Lipozene makes incredible claims and has generated much hype. Its infomercial suggests people can eat what they want without changing their lifestyles and still lose weight.

"It's a miracle, I swear it is," says one person quoted on the commercial. "I just ate what I wanted and I lost weight. & Being able to lose the weight without having to really work hard is really fantastic. I loved it."

Frank said he finds these claims troubling.

"I get very worried; I get very concerned when they say that you don't have to change the way you eat, and you don't have to change your lifestyle," Frank said. "Then I say, 'No, no, no. That doesn't work. It doesn't make any sense.'"

Weight loss experts said it's nearly impossible for Lipozene to work. The pill essentially is a fiber pill and its ads mislead, they said.

"This type of an infomercial does raise false hopes," said David Heber, a professor of medicine and UCLA Center for Human Nutrition director.

The pill's active ingredient is glucomannan, which is supposed to expand in the stomach and fill it up so people eat less. The ads claim the pill's effectiveness is "backed by 12 clinical studies."

Heber said the studies deal with glucomannan, but not Lipozene, itself. The research also included an additional element that was not hyped in the Lipozene infomercial.

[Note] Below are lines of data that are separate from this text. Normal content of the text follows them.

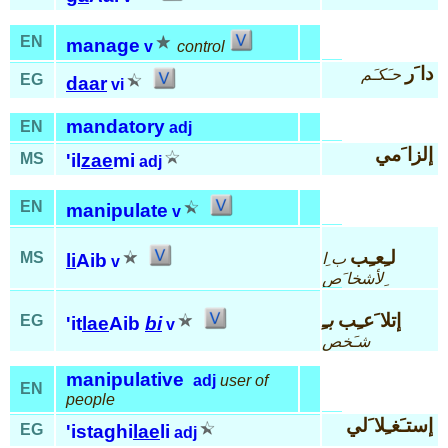
EN
manage
v
control
دا َر
حـَكـَم
EG
daar
vi
mandatory
EN
adj
إلزا َمي
MS
'il
zae
mi
adj
EN
manipulate
v
لـِعـِب
MS
ب ِا
li
Aib
v
ِلأشخا َص
إتلا َعـِب
بـِ
EG
'it
lae
Aib
bi
v
شـَخص
manipulative
adj
user of
EN
people
إستـَغـِلا َلي
EG
'istaghi
lae
li
adj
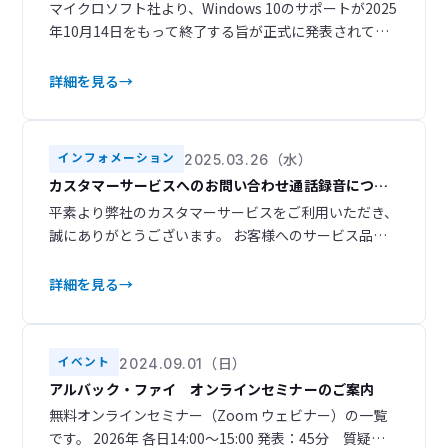
償サービスのご提案
マイクロソフト社より、Windows 10のサポートが2025
年10月14日をもって終了する旨が正式に発表されてい
ます。これに伴い、サポート終了後はセキュリティ更新
プログラム等の提供が受けられなくなるため、サイバ
詳細を見る
ーセキュリティ上のリスクが高まることが懸念されて
います。当社では、ご使用中の当社製品におけるOSア
ップグレード対応の有償サービスをご用意し、安全か
インフォメーション
2025.03.26（水）
つ安定した運用を継続いただけるよう支援いた
カスタマーサービスへのお問い合わせ通話録音につい
てのご案内
平素より弊社のカスタマーサービスをご利用いただき、
誠にありがとうございます。 お客様へのサービス品質
の向上を目的として、弊社のコールセンターでは通話を
録音させていただくことになりました。 録音された通
詳細を見る
話内容は、以下の目的で利用させていただきます。 電
話応対の改善: お客様への応対をより良いものにするた
めの研修や改善に活用します。 お問い合わせ内容の確
イベント
2024.09.01（日）
認: お客様からのご要
アルバック・ファイ オンラインセミナーのご案内
無料オンラインセミナー（Zoom ウェビナー）の一覧
です。 2026年 各日14:00～15:00 発表：45分 質疑応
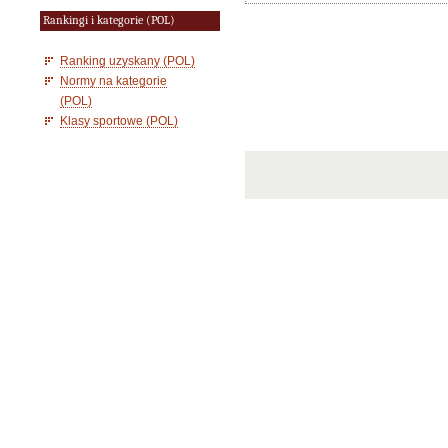
Rankingi i kategorie (POL)
Ranking uzyskany (POL)
Normy na kategorie
(POL)
Klasy sportowe (POL)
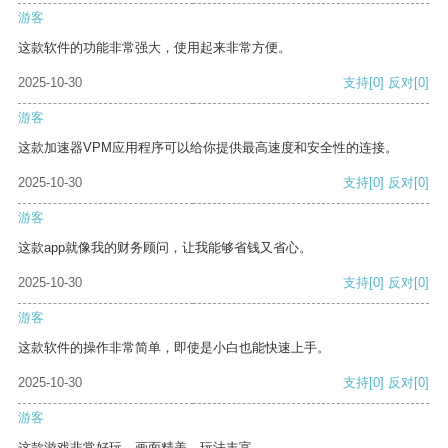
游客
这款软件的功能非常强大，使用起来非常方便。
2025-10-30
支持
[0]
反对
[0]
游客
这款加速器VPM应用程序可以给你提供最高速度和安全性的连接。
2025-10-30
支持
[0]
反对
[0]
游客
这款app就像我的财务顾问，让我能够省钱又省心。
2025-10-30
支持
[0]
反对
[0]
游客
这款软件的操作非常简单，即使是小白也能快速上手。
2025-10-30
支持
[0]
反对
[0]
游客
这款游戏非常好玩，画面精美，玩法丰富。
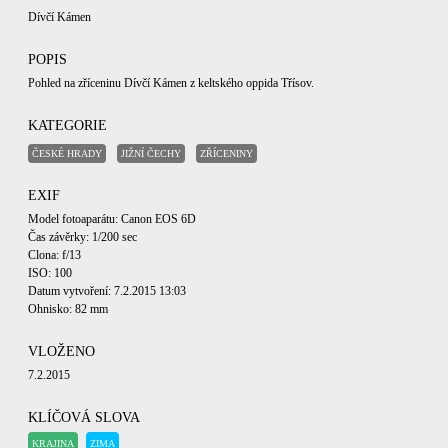
Dívčí Kámen
POPIS
Pohled na zříceninu Dívčí Kámen z keltského oppida Třísov.
KATEGORIE
ČESKÉ HRADY
JIŽNÍ ČECHY
ZŘÍCENINY
EXIF
Model fotoaparátu: Canon EOS 6D
Čas závěrky: 1/200 sec
Clona: f/13
ISO: 100
Datum vytvoření: 7.2.2015 13:03
Ohnisko: 82 mm
VLOŽENO
7.2.2015
KLÍČOVÁ SLOVA
KRAJINA
ZIMA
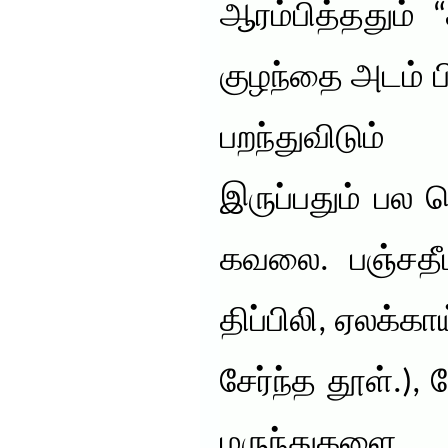
ஆரம்பித்ததும் 
குழந்தை அடம் பிட
பறந்துவிடும
இருப்பதும் பல ப
கவலை. பஞ்சதீபா
திப்பிலி, ஏலக்கா
சேர்ந்த தூள்.),
மருந்துகள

"All of them had diet and exercise included. You can't simply lose weight without diet and exercise," Heber said.

Only in small, hard-to-read print at the bottom of the infomercial does the same information appear in the Lipozene infomercials.

The Obesity Research Institute

The Obesity Research Institute, which is the company behind Lipozene, may sound official, but it's really just a privately run company. ABC News traced the company to an Encinitas, Calif., house.

In 2004, "Good Morning America" investigated the claims of another amazing weight loss product Propolene, which was also produced by the institute.

"I was 247 [pounds] eight weeks ago and I'm 30 pounds lighter today," one enthused customer said in the Propolene infomercial.

After the ABC News report, the Federal Trade Commission also investigated the Obesity Research Institute.

"These ads really caught our eye because of the extreme weight loss claims they were making," said FTC advertising practices associate director Mary Engle.

The FTC fined the institute and its key players $1.5 million for making false and deceptive claims about Propolene and three other diet pills. "The FTC requires that all advertising claims be truthful, not misleading, and backed up by sound science," Engle said.

In the settlement, the defendants denied the allegations and admitted no wrongdoing.

The Company's Response

The company refused to give ABC News an official comment about Lipozene. But ABC News reached a Lipozene supervisor by phone who said that the claims in the infomercial are "100 percent true" and that people don't have to change their diet or exercise habits to lose weight.

The supervisor added that customers will achieve faster results if they alter their diet and workout patterns. He said the company hears success stories all the time, but admitted it doesn't work for everyone.

ABC News found no mention of diet and exercise on Lipozene's bottle or packaging.

Engle, who wouldn't comment specifically on the Lipozene ad, said people should look at weight loss product claims with a skeptical eye.

"Your mother may have told you, 'If it sounds too good to be true, it probably is.' Well, that's correct. That's good advice. It's advice we should all listen to," Engle said.

"This is not a simple solution for the extraordinarily complex task of weight loss. I recognize that we don't have a simple solution, and surely this is not it," Frank said.

How to Protect Yourself

Aside from being skeptical of hype, the FTC said consumers should be especially aware of advertisements or infomercials of products that claim to block the absorption of fat and calories.

It also said customers should look out for products claiming users will lose more than three pounds a week for four weeks or longer. Any weight loss faster than that rate is unsafe.

Finally, products that claim to work for everyone should be avoided.